__Task requirements__
Repeat the listing exactly. Do not carry over any pictures.

__Given information__
####################
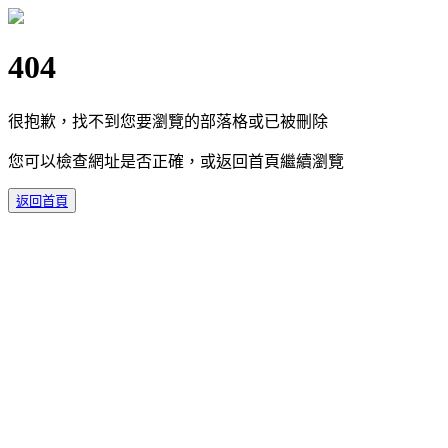
404
很抱歉，找不到您要瀏覽的部落格或已被刪除
您可以檢查網址是否正確，或返回首頁繼續瀏覽
返回首頁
####################
__Completed exercise__
404
很抱歉，找不到您要瀏覽的部落格或已被刪除
您可以檢查網址是否正確，或返回首頁繼續瀏覽
返回首頁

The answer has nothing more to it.